Search code examples
rrandomdistancesample

Shuffle Vector in R, But Identical Elements Should Have Minimum Distance


I want to randomize/shuffle a vector. Some of the vector elements are identical. After shuffling, identical elements should have a minimum distance of three (i.e. two other elements should be between identical elements).

Consider the following example vector in R:

x <- rep(LETTERS[1:5], 3)  # Create example vector
x
#  [1] "A" "B" "C" "D" "E" "A" "B" "C" "D" "E" "A" "B" "C" "D" "E"

If I shuffle my vector using the sample function, some of the identical elements may be too close together. For instance, if I use the following R code, the element "C" appears directly after each other at positions 5 and 6:

set.seed(53135)
sample(x)                  # sample() function puts same elements too close
#  [1] "B" "A" "E" "D" "C" "C" "E" "A" "B" "C" "D" "E" "A" "D" "B"

How could I ensure that identical elements have a minimum distance of three?


Solution

  • So basically we need to conditionally sample one element from the x vector that have not been selected in the min.dist-1 runs.

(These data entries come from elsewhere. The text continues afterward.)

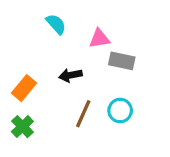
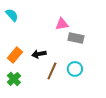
cyan semicircle: (56, 24) -> (12, 15), moved
black arrow: (70, 75) -> (39, 54), moved

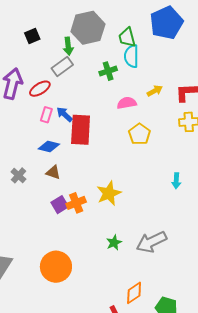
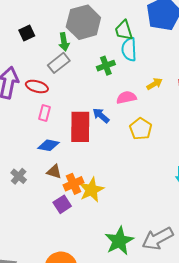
red ellipse: (40, 89) -> (37, 86), turned 50
blue arrow: (65, 114) -> (101, 116), moved
yellow star: (109, 193) -> (91, 190), moved
orange cross: (76, 203) -> (73, 184), moved
green star: (114, 243) -> (119, 241), size x1.8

Using purrr's reduce we can achieve this:

    min.dist <- 2
    reduce(integer(length(x)-1), ~c(.x, sample(x[!x %in% tail(.x, min.dist)], 1)), .init=sample(x,1))
    
    [1] "A" "E" "D" "B" "A" "D" "E" "C" "D" "A" "C" "E" "B" "A" "E"
    

    Bundled in a function

    shuffle <- function(x, min.dist=2){
        stopifnot(min.dist < length(unique(x)))
        reduce(integer(length(x)-1), ~c(.x, sample(x[!x %in% tail(.x, min.dist)], 1)), .init=sample(x,1))
    }
    
    > shuffle(x, 3)
     [1] "A" "C" "B" "D" "E" "A" "B" "C" "E" "D" "A" "B" "C" "E" "A"
    > shuffle(x, 3)
     [1] "A" "B" "D" "E" "C" "A" "B" "D" "E" "C" "A" "D" "E" "C" "A"
    > shuffle(x, 4)
     [1] "C" "E" "D" "A" "B" "C" "E" "D" "A" "B" "C" "E" "D" "A" "B"
    > shuffle(x, 4)
     [1] "A" "B" "D" "E" "C" "A" "B" "D" "E" "C" "A" "B" "D" "E" "C"
    > shuffle(x, 2)
     [1] "E" "A" "D" "E" "B" "D" "A" "E" "C" "D" "A" "E" "C" "A" "B"
    > shuffle(x, 2)
     [1] "B" "A" "D" "C" "B" "A" "E" "B" "A" "E" "B" "C" "D" "A" "E"
    

    after @27ϕ9 comment:

    shuffle <- function(x, min.dist=2){
        stopifnot(min.dist < length(unique(x)))
        reduce(integer(length(x)-1), ~ c(.x, sample(x[!x %in% tail(.x, min.dist) &( x %in% names(t <- table(x[x%in%.x]) > table(.x))[t] | !x %in% .x)], 1)), .init=sample(x,1))
    }
    > table(shuffle(rep(LETTERS[1:5], 3),2))
    
    A B C D E 
    3 3 3 3 3 
    > table(shuffle(rep(LETTERS[1:5], 3),2))
    Error in sample.int(length(x), size, replace, prob) : 
      invalid first argument
    

    UPDATE

    After some trial and error, looking at the fact that not always you're gonna have enough elements to space out the min.dist I came up with a solution this code is the most explained from the ones above :

    shuffle <- function(x, min.dist=2){
        stopifnot(min.dist < length(unique(x)))
        reduce(integer(length(x)-1), function(.x, ...){
            # whether the value is in the tail of the aggregated vector
            in.tail <- x %in% tail(.x, min.dist)
            # whether a value still hasn't reached the max frequency
            freq.got <- x %in% names(t<-table(x[x%in%.x]) > table(.x))[t]
            # whether a value isn't in the aggregated vector
            yet <- !x %in% .x
            # the if is there basically to account for the cases when we don't have enough vars to space out the vectors
             c(.x, if(any((!in.tail & freq.got) | yet )) sample(x[(!in.tail & freq.got) | yet ], 1) else  x[which(freq.got)[1]] )
        }, .init=sample(x,1))
    }
    

    now running the table(shuffle(rep(LETTERS[1:5], 3),2)) will always return 3 for all vars and we can say with some certainty that in the vector the variables are spaced with a minimum distance of 2. the only way to guarantee that no elements are duplicated is by using min.dist=length(unique(x))-1 otherwise there will be instances where at maximum r < min.dist elements are not min.dist distanced from their last occurrences, and if such elements exist they're going to be in the length(x) + 1 - 1:min.dist subset of the resulting vector.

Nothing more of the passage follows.